Search code examples
machine-learningscikit-learnhashfeature-extraction

Feature Hashing of zip codes with Scikit in machine learning


I am working on a machine learning problem, where I have a lot of zipcodes (~8k unique values) in my data set. Thus I decided to hash the values into a smaller feature space instead of using something like OHE.

The problem I encountered was a very small percentage (20%) of unique rows in my hash, which basically means from my understanding, that I have a lot of duplicates/collisions. Even though I increased the features in my hash table to ~200, I never got more than 20% of unique values. This does not make sense to me, since with a growing number of columns in my hash, more unique combinations should be possible

I used the following code to hash my zip codes with scikit and calculate the collisions based on unique vales in the last array:

from sklearn.feature_extraction import FeatureHasher

D = pd.unique(Daten["PLZ"])

print("Zipcode Data:", D,"\nZipcode Shape:", D.shape)

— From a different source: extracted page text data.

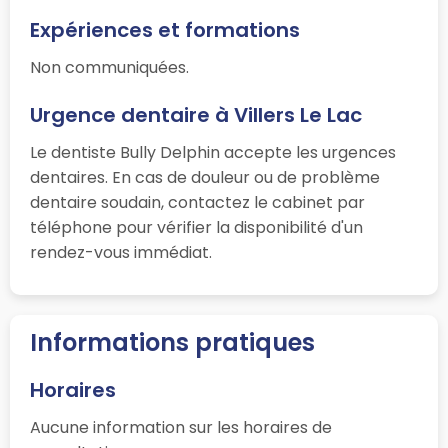
Expériences et formations
Non communiquées.
Urgence dentaire à Villers Le Lac
Le dentiste Bully Delphin accepte les urgences
dentaires. En cas de douleur ou de problème
dentaire soudain, contactez le cabinet par
téléphone pour vérifier la disponibilité d'un
rendez-vous immédiat.
Informations pratiques
Horaires
Aucune information sur les horaires de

h = FeatureHasher(n_features=2**5, input_type="string")
f = h.transform(D)
f = f.toarray()

print("Feature Array:\n",f ,"\nFeature Shape:", f.shape)

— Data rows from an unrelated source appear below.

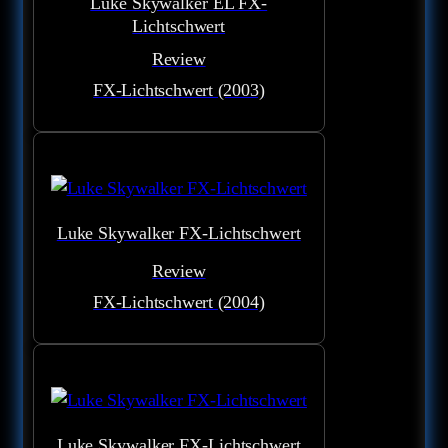
Luke Skywalker EL FX-
Lichtschwert
Review
FX-Lichtschwert (2003)
Luke Skywalker FX-Lichtschwert
Review
FX-Lichtschwert (2004)
Luke Skywalker FX-Lichtschwert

unq = np.unique(f, axis=0)

print("Unique values:\n",unq,"\nUnique Shape:",unq.shape)
print("Percentage of unique values in hash array:",unq.shape[0]/f.shape[0]*100)

For Output I received:

Zipcode Data: ['86916' '01445' '37671' ... '82387' '83565' '83550'] 
Zipcode Shape: (8158,)
Feature Array:
 [[ 2.  1.  0. ...  0.  0.  0.]
 [ 0. -1.  0. ...  0.  0.  0.]
 [ 1.  0.  0. ...  0.  0.  0.]
 ...
 [ 0.  0.  0. ...  0.  0.  0.]
 [ 1.  0.  0. ...  0.  0.  0.]
 [ 0. -1.  0. ...  0.  0.  0.]] 
Feature Shape: (8158, 32)
Unique values:
 [[ 0. -3.  0. ...  0.  0.  0.]
 [ 0. -2.  0. ...  0.  0.  0.]
 [ 0. -2.  0. ...  0.  0.  0.]
 ...
 [ 4.  0.  0. ...  0.  0.  0.]
 [ 4.  0.  0. ...  0.  0.  0.]
 [ 4.  0.  0. ...  0.  0.  0.]] 
Unique Shape: (1707, 32)
Percentage of unique values in hash array: 20.9242461387595

Any help and insights are greatly appreciated.


Solution

  • That very first 2 in the transformed data should be a clue. I think you'll also find that many of the columns are all-zero.

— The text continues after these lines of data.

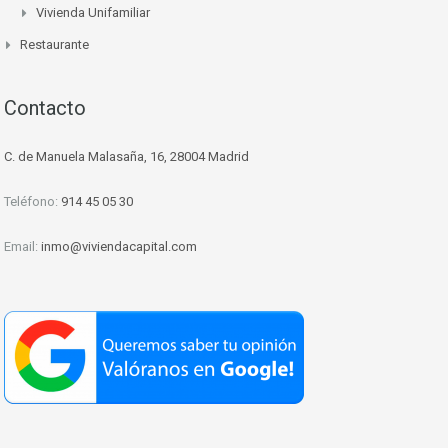
Vivienda Unifamiliar
Restaurante
Contacto
C. de Manuela Malasaña, 16, 28004 Madrid
Teléfono:
914 45 05 30
Email:
inmo@viviendacapital.com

    From the documentation,

    Each sample must be iterable...

    So the hasher is treating the zip code '86916' as the collection of elements 8, 6, 9, 1, 6, and you only get ten nonzero columns (the first column presumably being the 6, which appears twice, as noted at the beginning). You should be able to rectify this by reshaping the input to be 2-dimensional.